Stemmer filter ignored in Analyze API


(Frank) #1

I'm trying to see what stemming does specifically for different types of stemmers but when I do the following:

curl -X POST \
  http://i:9200/_analyze \
  -H 'Cache-Control: no-cache' \
  -H 'Content-Type: application/json' \
  -d '{
	"text": "consigned",
	"filter": [
		"lowercase",
		{
			"type": "stemmer",
			"language": "porter2"
		}
		]
}'

The results are

    "tokens": [
        {
            "token": "consigned",
            "start_offset": 0,
            "end_offset": 9,
            "type": "<ALPHANUM>",
            "position": 0
        }
    ]
}

Whereas in the documentation of the Porter2 stemmer, it states that it should be stemmed to consign. What am I doing wrong?

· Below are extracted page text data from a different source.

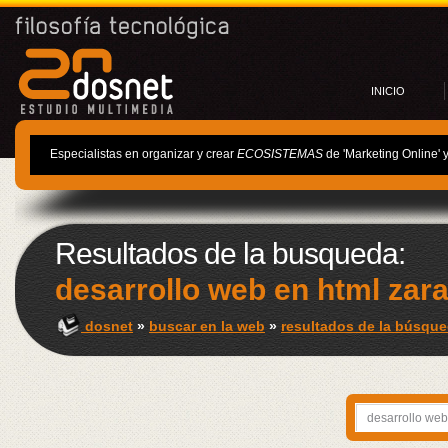
INICIO
Especialistas en organizar y crear
ECOSISTEMAS
de 'Marketing Online' 
Resultados de la busqueda:
desarrollo web en html zar
dosnet
»
buscar en la web
»
resultados de la búsque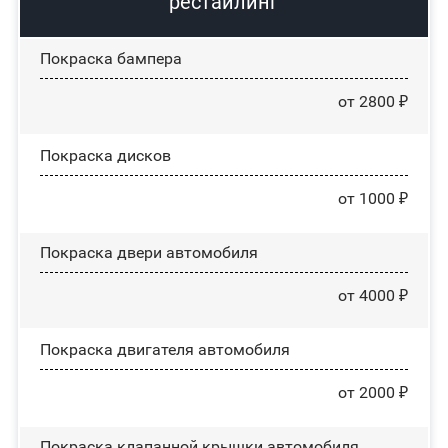
рестайлинг
Покраска бампера
от 2800 ₽
Покраска дисков
от 1000 ₽
Покраска двери автомобиля
от 4000 ₽
Покраска двигателя автомобиля
от 2000 ₽
Покраска клапанной крышки автомобиля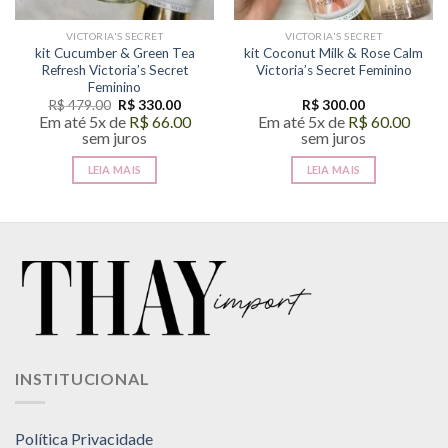
VICTORIA'S SECRET
VICTORIA'S SECRET
kit Cucumber & Green Tea
kit Coconut Milk & Rose Calm
Refresh Victoria’s Secret
Victoria’s Secret Feminino
Feminino
O
O
R$
479.00
R$
330.00
R$
300.00
preço
preço
Em até 5x de
R$
66.00
Em até 5x de
R$
60.00
original
atual
sem juros
sem juros
era:
é:
R$ 479.00.
R$ 330.00.
LEIA MAIS
LEIA MAIS
INSTITUCIONAL
Política Privacidade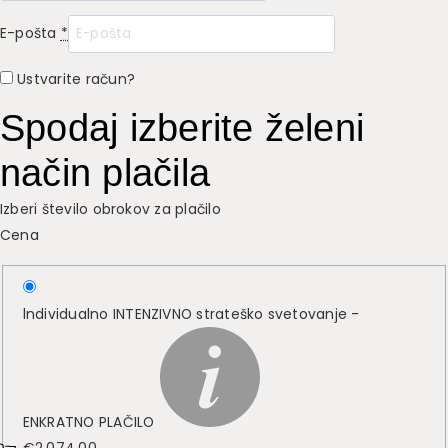
E-pošta
*
Ustvarite račun?
Spodaj izberite želeni
način plačila
Izberi število obrokov za plačilo
Cena
lndividualno INTENZIVNO strateško svetovanje -
ENKRATNO PLAČILO
€
2,074.00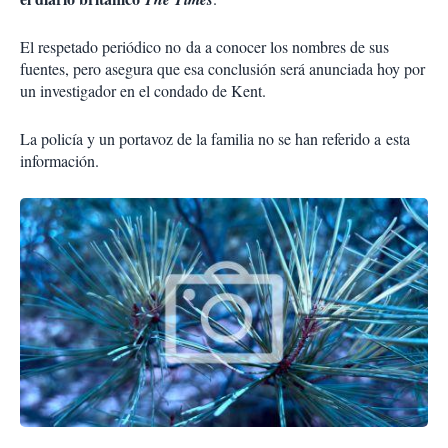
El respetado periódico no da a conocer los nombres de sus
fuentes, pero asegura que esa conclusión será anunciada hoy por
un investigador en el condado de Kent.
La policía y un portavoz de la familia no se han referido a esta
información.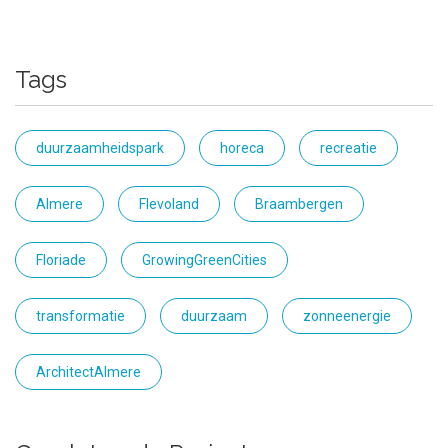
Tags
duurzaamheidspark
horeca
recreatie
Almere
Flevoland
Braambergen
Floriade
GrowingGreenCities
transformatie
duurzaam
zonneenergie
ArchitectAlmere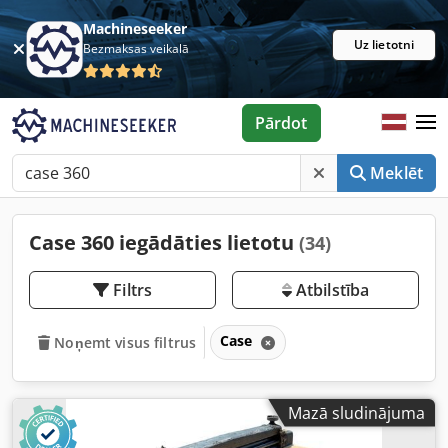
Machineseeker
Uz lietotni
Bezmaksas veikalā
Pārdot
Meklēt
Case 360 iegādāties lietotu
(34)
Filtrs
Atbilstība
Case
Noņemt visus filtrus
Mazā sludinājuma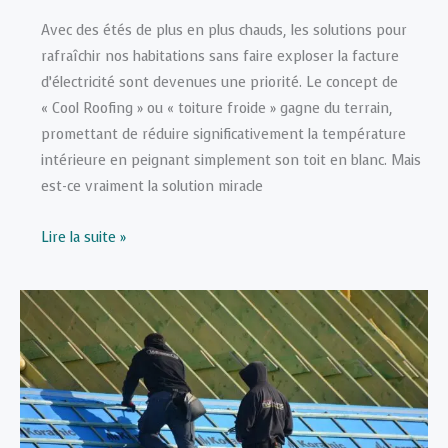
Avec des étés de plus en plus chauds, les solutions pour
rafraîchir nos habitations sans faire exploser la facture
d’électricité sont devenues une priorité. Le concept de
« Cool Roofing » ou « toiture froide » gagne du terrain,
promettant de réduire significativement la température
intérieure en peignant simplement son toit en blanc. Mais
est-ce vraiment la solution miracle
Peindre
Lire la suite »
son
toit
en
blanc
(Cool
Roofing)
:
Est-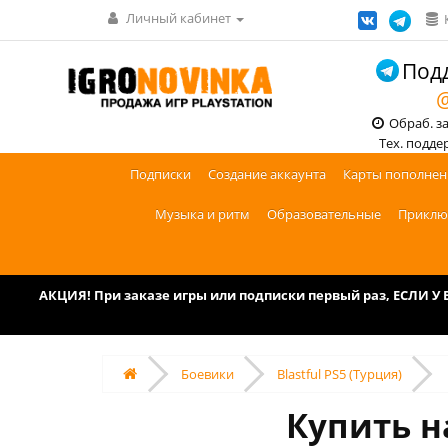
Личный кабинет
Подд
@
Обраб. зак
Тех. поддерж
Подписки
Создание аккаунта
Карты пополнен
Музыка и ритм
Образовательные
Приклю
АКЦИЯ! При заказе игры или подписки первый раз, ЕСЛИ 
Боевики
Blastful PS5 (Турция)
Купить на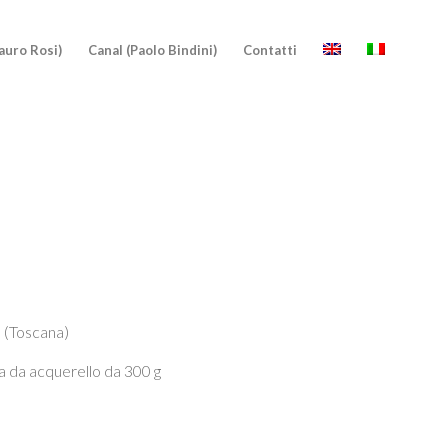
auro Rosi)
Canal (Paolo Bindini)
Contatti
o (Toscana)
ta da acquerello da 300 g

The lowercase is working btw (if I use uppercase in the text)


(Jun Ohtani) #2

Hi @frankkoornstra,

I think you use version 5.x.
In 5.x doc,

tokenizer is mandatory when using char_filter or filter. If it is not set, the filters are ignored and the default analyzer is used.

It means you should add tokenizer parameter. If you are thinking to test normalizer, you should add tokenizer="keyword".

The _analyze API can show what analyzer/tokenizer works in response if the request has explain=true parameter.


(Frank) #3

Jep, that's right! Thanks, completely overlooked the need to add a tokenizer, explains a lot.


(system) #4

This topic was automatically closed 28 days after the last reply. New replies are no longer allowed.